Ici, c'est Angoulême (8)
La Damnée d'Abel Danan
Premier long-métrage de Abel Danan, La Damnée reprend un concept bien souvent utilisée dans les films d'horreur : une personne seule dans un appartement ou une maison, assaillie par des manifestations étranges, imputables éventuellement à son délabrement mentale. Ici, dans cet environnement en vase clos, le film y ajoute un dehors contaminé par un virus et une héroïne souffrant d'agoraphobie. Tout est en place pour une atmosphère de plus en plus poisseuse où il est impossible de distinguer la réalité de ce qu'il advient dans la tête du personnage principal, une étudiante marocaine inscrite à la Sorbonne. Côté ambiance, le film est réussi, grâce à une mise en scène viscérale, quasi cronenbergienne, et à des effets sonores particulièrement travaillés. Sans compter la prestation de Lina El Arabi (vue notamment dans Noces et Divertimento), impressionnante, qui est presque constamment à l'écran et dans tous les états possibles. Cette histoire de malédiction et/ou d'hallucinations, prend sa source profonde dans le"folklore" des sorcières au Maroc qui, soit dit en passant, est une manifestation ancienne des violences faites aux femmes. En définitive, derrière le film de genre, se dissimulent d'autres histoires puissantes, sociales, familiales et patriarcales.
Hôtel Silence de Léa Pool
Adaptation d'un excellent roman islandais, Hôtel Silence est une coproduction helvético-canadienne et a été tourné en grande partie à Cerbère, à la frontière franco-espagnole. De quoi brouiller tous les repères géographiques mais cela tombe bien car le film de Léa Pool se déroule au moment d'un cessez-le-feu dans un pays indéterminé même s'il ressemble beaucoup à la défunte Yougoslavie. Quoi qu'il en soit, le récit interroge la réparation en cours pour des personnages meurtris, en parallèle avec l'arrivée d'un étranger, lui-même en pleine dépression. C'est la confrontation silencieuse, mais qui pourrait être hurlante, entre un paysage dévasté et une âme qui n'en est pas loin, dans la réappropriation d'un quotidien ou l'espoir ou même le bonheur ne seraient plus de l'ordre de l'utopie. Film atmosphérique, poétique et un peu lancinant, Hôtel Silence prend tout son temps, sans chercher forcément à nous séduire ou à nous envoûter. C'est une expérience singulière, subtile, peut-être un peu trop austère, parfois, dont le charme tient aussi à la qualité de l'interprétation, celles de Sébastien Ricard et de Lorena Handschin, en premier lieu.

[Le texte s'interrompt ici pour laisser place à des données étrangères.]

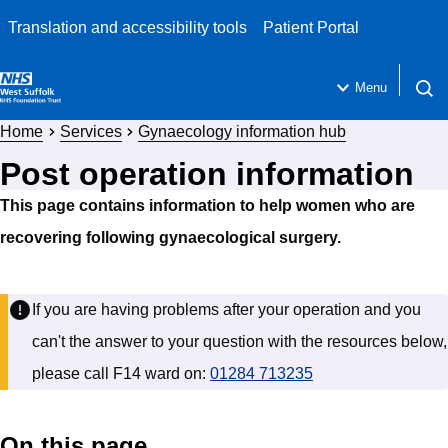
Translation and accessibility tools
Patient Portal
Menu
Open 
Home
Services
Gynaecology information hub
Post operation information
This page contains information to help women who are
recovering following gynaecological surgery.
If you are having problems after your operation and you
can't the answer to your question with the resources below,
please call F14 ward on:
01284 713235
On this page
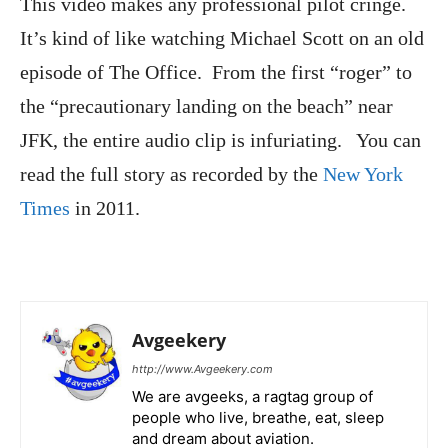
This video makes any professional pilot cringe.
It’s kind of like watching Michael Scott on an old
episode of The Office. From the first “roger” to
the “precautionary landing on the beach” near
JFK, the entire audio clip is infuriating. You can
read the full story as recorded by the
New York
Times
in 2011.
Avgeekery
http://www.Avgeekery.com
We are avgeeks, a ragtag group of
people who live, breathe, eat, sleep
and dream about aviation.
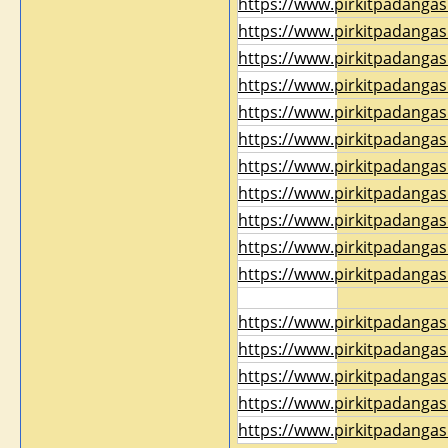
https://www.pirkitpadangas
https://www.pirkitpadangas
https://www.pirkitpadangas
https://www.pirkitpadangas
https://www.pirkitpadangas
https://www.pirkitpadangas
https://www.pirkitpadangas
https://www.pirkitpadangas
https://www.pirkitpadangas
https://www.pirkitpadangas
https://www.pirkitpadangas
https://www.pirkitpadangas
https://www.pirkitpadangas
https://www.pirkitpadangas
https://www.pirkitpadangas
https://www.pirkitpadangas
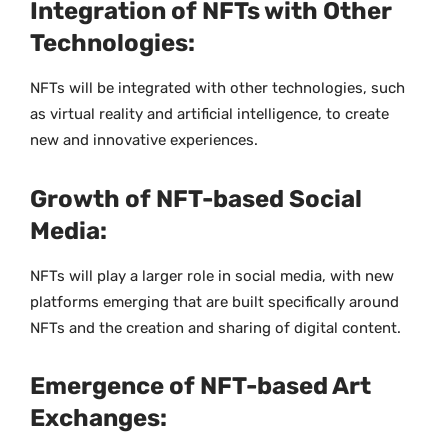
Integration of NFTs with Other
Technologies:
NFTs will be integrated with other technologies, such
as virtual reality and artificial intelligence, to create
new and innovative experiences.
Growth of NFT-based Social
Media:
NFTs will play a larger role in social media, with new
platforms emerging that are built specifically around
NFTs and the creation and sharing of digital content.
Emergence of NFT-based Art
Exchanges:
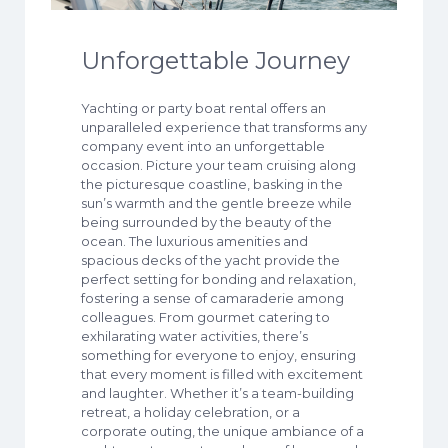
Unforgettable Journey
Yachting or party boat rental offers an
unparalleled experience that transforms any
company event into an unforgettable
occasion. Picture your team cruising along
the picturesque coastline, basking in the
sun’s warmth and the gentle breeze while
being surrounded by the beauty of the
ocean. The luxurious amenities and
spacious decks of the yacht provide the
perfect setting for bonding and relaxation,
fostering a sense of camaraderie among
colleagues. From gourmet catering to
exhilarating water activities, there’s
something for everyone to enjoy, ensuring
that every moment is filled with excitement
and laughter. Whether it’s a team-building
retreat, a holiday celebration, or a
corporate outing, the unique ambiance of a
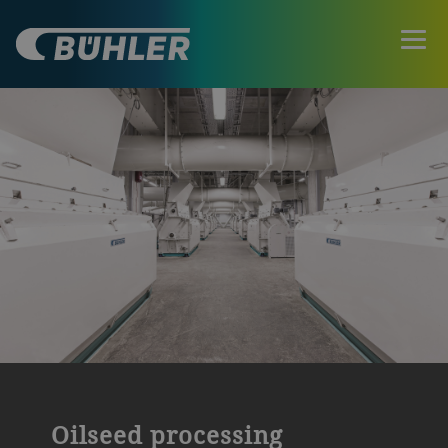
Oilseed processing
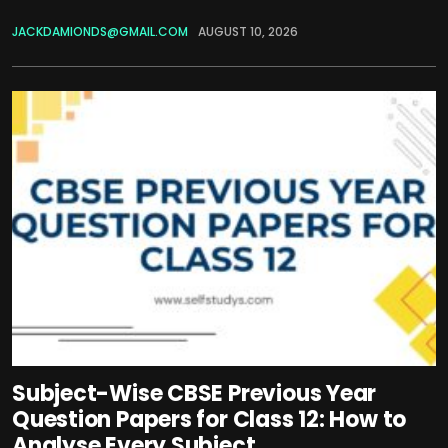
JACKDAMIONDS@GMAIL.COM
AUGUST 10, 2026
Subject-Wise CBSE Previous Year
Question Papers for Class 12: How to
Analyse Every Subject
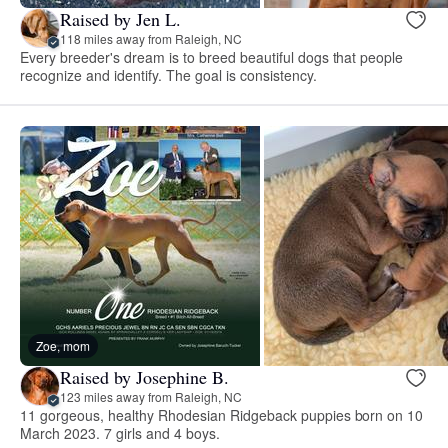
Raised by Jen L.
118 miles away from Raleigh, NC
Every breeder's dream is to breed beautiful dogs that people
recognize and identify. The goal is consistency.
Zoe, mom
Raised by Josephine B.
123 miles away from Raleigh, NC
11 gorgeous, healthy Rhodesian Ridgeback puppies born on 10
March 2023. 7 girls and 4 boys.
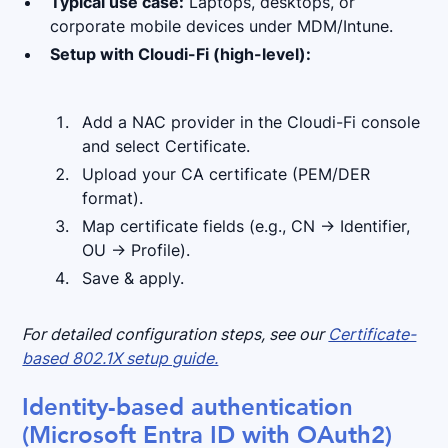
Typical use case:
Laptops, desktops, or
corporate mobile devices under MDM/Intune.
Setup with Cloudi-Fi (high-level):
Add a NAC provider in the Cloudi-Fi console
and select Certificate.
Upload your CA certificate (PEM/DER
format).
Map certificate fields (e.g., CN → Identifier,
OU → Profile).
Save & apply.
For detailed configuration steps, see our
Certificate-
based 802.1X setup guide.
Identity-based authentication
(Microsoft Entra ID with OAuth2)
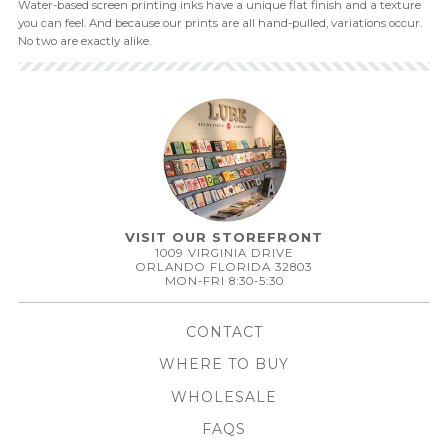
Water-based screen printing inks have a unique flat finish and a texture
you can feel. And because our prints are all hand-pulled, variations occur.
No two are exactly alike.
VISIT OUR STOREFRONT
1009 VIRGINIA DRIVE
ORLANDO FLORIDA 32803
MON-FRI 8:30-5:30
CONTACT
WHERE TO BUY
WHOLESALE
FAQS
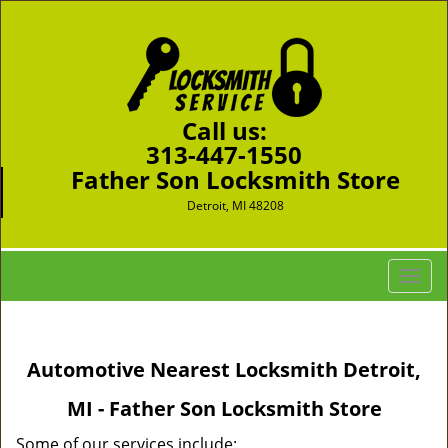
Call us:
313-447-1550
Father Son Locksmith Store
Detroit, MI 48208
T
o
g
g
Automotive Nearest Locksmith Detroit,
l
e
MI - Father Son Locksmith Store
n
a
Some of our services include:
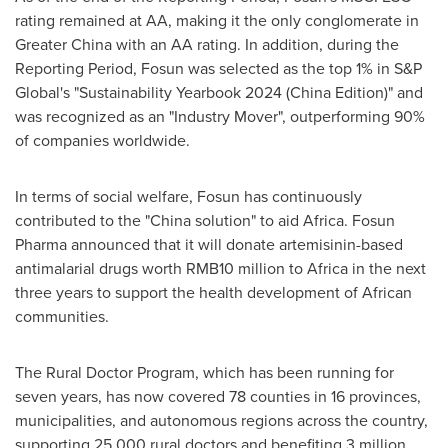
rating remained at AA, making it the only conglomerate in
Greater China
with an AA rating. In addition, during the
Reporting Period, Fosun was selected as the top 1% in S&P
Global's "Sustainability Yearbook 2024 (China Edition)" and
was recognized as an "Industry Mover", outperforming 90%
of companies worldwide.
In terms of social welfare, Fosun has continuously
contributed to the "
China
solution" to aid
Africa
. Fosun
Pharma announced that it will donate artemisinin-based
antimalarial drugs worth
RMB10 million
to
Africa
in the next
three years to support the health development of African
communities.
The Rural Doctor Program, which has been running for
seven years, has now covered 78 counties in 16 provinces,
municipalities, and autonomous regions across the country,
supporting 25,000 rural doctors and benefiting 3 million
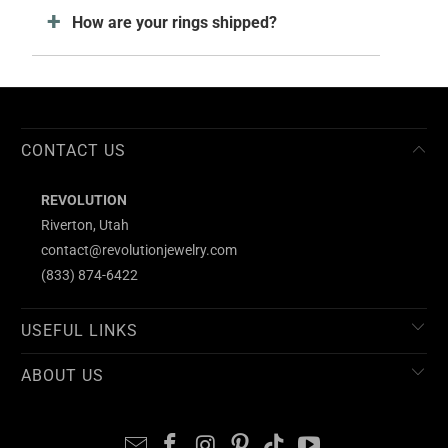
How are your rings shipped?
CONTACT US
REVOLUTION
Riverton, Utah
contact@revolutionjewelry.com
(833) 874-6422
USEFUL LINKS
ABOUT US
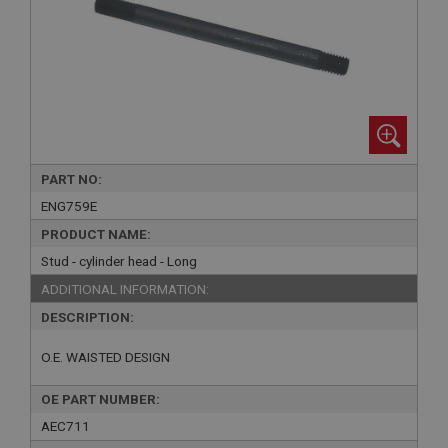
PART NO:
ENG759E
PRODUCT NAME:
Stud - cylinder head - Long
ADDITIONAL INFORMATION:
DESCRIPTION:
O.E. WAISTED DESIGN
OE PART NUMBER:
AEC711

Sarah Bernhardt, la Divine de Guillaume Nicloux
Aussi surprenant que cela puisse paraître, aucun film n'avait été consacré jusqu'alors à la grande Sarah Bernhardt, par le cinéma français. Le biopic de Guillaume Nicloux était attendu et il n'est pas question de lui reprocher d'avoir oublié un quelconque aspect de ce "monstre sacré" du théâtre. Malgré sa savante déconstruction chronologique, le film a tout du devoir d'un bon élève, pas académique, non, mais quelque peu convenu, quand même. Celle qui fut surnommée la divine était également une scandaleuse pour son époque, femme libre, aux amours tumultueuses, et aux caprices de diva. Comme de nombreux ouvrages "historiques" récents, le long-métrage s'efforce de montrer la modernité de son héroïne, n'hésitant pas à privilégier des thèmes aussi prégnants aujourd'hui que l'antisémitisme ou le féminisme. Le film est aussi un défilé quasi ininterrompu de "stars" de l"époque, comme Lucien Guitry et son fils Sacha, incontournables, mais aussi des figures qui n'ont fait que passer dans sa vie, à l'image de Zola ou de Freud. Était-il besoin d'insister autant sur l'idolâtrie autour de la comédienne et sur son odeur de soufre ? Disons que la chose aurait parfois mérité un peu plus de subtilité dans son traitement. Pleinement investie, Sandrine Kiberlain relève le défi avec le talent qu'on lui reconnaît. Le reste de la distribution est un peu moins convaincante, à l'image de Laurent Lafitte, peut-être un peu noyée dans des décors et des costumes somptueux. Au fond, le mystère de Sarah Bernhardt reste toujours intact, plus d'un siècle après sa mort et l'on ne peut que louer le film de la montrer telle qu'elle fut vraiment, dans un bref extrait du fameux moyen-métrage de Sacha Guitry, Ceux de chez nous, réalisé en 1917.